Our objectives at the beginning of the project
The main objective of Datalift is to bootstrap semantic lifting of raw data on the Web. A number of sub-objectives to reach this main objective have been identified: first it is necessary to provide ontologies that will allow providers to describe the data. We will investigate and develop methods and tools allowing data providers to select ontologies relevant to the description of their data. It is then necessary to convert the raw data into RDF conformant to the selected ontology. Datalift will investigate and develop an integrated suite of tools that will facilitate the conversion process for a large variety of source data formats (relational, XML, spreadsheets, microformats, and various metadata formats). The power of linked data will come from the quantity and quality of links between resources. Datalift will perform research on this topic with the goal of automating the interlinking process. Datalift will also research on novel methods for attaching licenses to linked data. Integrating all those technologies together, the Datalift platform will provide a complete process for lifting semantic data with the objective to become the reference platform for semantic data lifting. Datalift will finally publish data through a network of data providers with the objective of constituting the interlinked Web database sufficient to develop innovative applications and bring other data providers to lift their data.

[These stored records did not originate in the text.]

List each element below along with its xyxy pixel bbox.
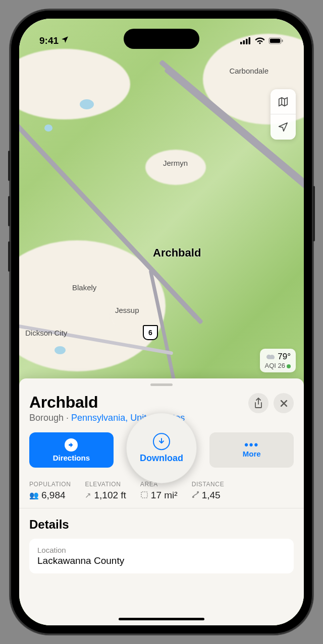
route-shield: 6 xyxy=(143,325,158,340)
aqi-dot-icon xyxy=(287,364,291,368)
directions-button[interactable]: Directions xyxy=(29,432,114,468)
cloud-icon xyxy=(266,352,276,362)
download-button[interactable]: Download xyxy=(126,413,197,483)
arrow-up-right-icon: ↗ xyxy=(85,491,91,500)
download-icon xyxy=(153,433,170,450)
map-controls xyxy=(271,89,296,140)
details-heading: Details xyxy=(29,518,294,532)
home-indicator[interactable] xyxy=(119,618,204,620)
ellipsis-icon: ••• xyxy=(244,442,259,447)
svg-rect-1 xyxy=(243,40,245,44)
stat-area: AREA 17 mi² xyxy=(140,481,192,501)
svg-rect-5 xyxy=(270,39,280,43)
map-mode-button[interactable] xyxy=(271,89,296,114)
svg-rect-0 xyxy=(240,42,242,44)
area-icon xyxy=(140,491,148,500)
more-label: More xyxy=(243,449,261,458)
details-location-value: Lackawanna County xyxy=(37,555,286,566)
close-button[interactable] xyxy=(274,393,294,413)
svg-point-9 xyxy=(197,492,198,493)
svg-rect-3 xyxy=(249,37,251,44)
more-button[interactable]: ••• More xyxy=(209,432,294,468)
weather-badge[interactable]: 79° AQI 26 xyxy=(260,349,296,372)
sheet-grabber[interactable] xyxy=(150,383,173,386)
weather-temp: 79° xyxy=(278,352,291,362)
map-label-archbald: Archbald xyxy=(153,246,201,260)
stat-elevation: ELEVATION ↗1,102 ft xyxy=(85,481,140,501)
map-label-jermyn: Jermyn xyxy=(163,159,188,167)
map-label-blakely: Blakely xyxy=(72,283,96,292)
battery-icon xyxy=(268,37,284,44)
details-card: Location Lackawanna County xyxy=(29,539,294,573)
weather-aqi: AQI 26 xyxy=(265,362,285,369)
cellular-icon xyxy=(240,37,251,44)
place-title: Archbald xyxy=(29,393,243,412)
map-label-carbondale: Carbondale xyxy=(229,67,268,75)
wifi-icon xyxy=(255,37,265,45)
map-label-dickson: Dickson City xyxy=(25,329,67,337)
download-label: Download xyxy=(140,453,183,464)
directions-icon xyxy=(65,438,78,452)
dynamic-island xyxy=(124,29,199,49)
map-label-jessup: Jessup xyxy=(115,306,139,314)
place-sheet: Archbald Borough · Pennsylvania, United … xyxy=(19,378,304,625)
share-button[interactable] xyxy=(248,393,268,413)
people-icon: 👥 xyxy=(29,491,39,500)
directions-label: Directions xyxy=(53,454,90,462)
svg-rect-2 xyxy=(246,39,248,44)
svg-rect-7 xyxy=(141,492,147,498)
stat-distance: DISTANCE 1,45 xyxy=(192,481,225,501)
details-location-label: Location xyxy=(37,546,286,554)
route-icon xyxy=(192,491,199,500)
status-time: 9:41 xyxy=(39,35,59,46)
svg-rect-6 xyxy=(282,40,283,42)
svg-point-8 xyxy=(192,496,193,497)
place-subtitle: Borough · Pennsylvania, United States xyxy=(29,413,243,423)
locate-me-button[interactable] xyxy=(271,114,296,140)
location-services-icon xyxy=(61,35,69,46)
stat-population: POPULATION 👥6,984 xyxy=(29,481,85,501)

Scientific and technical bottlenecks
In order to see the Web of data emerge, it is necessary to provide methods and tools all along the semantic lifting process. While some tools exist at different levels of the process, a comprehensive platform providing automation to the process is still to be developed. Ontology search, ontology quality metrics and ontology similarity measures are three disconnected areas of research. Datalift will tackle the problem of connecting those three areas in order to provide efficient ontology selection methods. As far as data interlinking is concerned, Datalift targets the full automation of the process with expert validation of the results. Analysis of current semi-automatic methods show three problems to overcome: providing ontology alignments in case of heterogeneous ontologies, determining key properties allowing to uniquely identify resources to be matched, and identifying similarity measures to use in order to compare these properties. Attaching licensing and provenance information in order to enable right management in RDF requires to extend the syntax and semantics of the formalism. It also requires to extend query mechanisms in order to be able to retrieve and follow this information.
Datalift will provide a catalog of ontologies facilitating the data providers’ task of selecting ontologies relevant to the data to publish. This catalog will feature concept search, ontology quality, and ontology similarity metrics. Datalift will also provide a data conversion suite that will enable efficient semi-automatic conversion of the raw data to RDF. This suite of tools will intelligently integrate together many data conversion tools and be able to automatically select the relevant tool for the type of data source to convert. Datalift aims at providing a suite of tools for automatic Web data interlinking. Datalift will also conduct a large scale interlinking experiment with the platform’s content providers data and with other datasets. An infrastructure for storing and accessing data will be provided, together with a suite of tools allowing to navigate and to interact with the linked data resulting from the platform lifting process. By extending semantic Web description and querying formalisms to manage licenses and rights, we expect to overcome one of the major obstacles for the publication of data by data providers. Having license information will allow them to keep the credits on their data.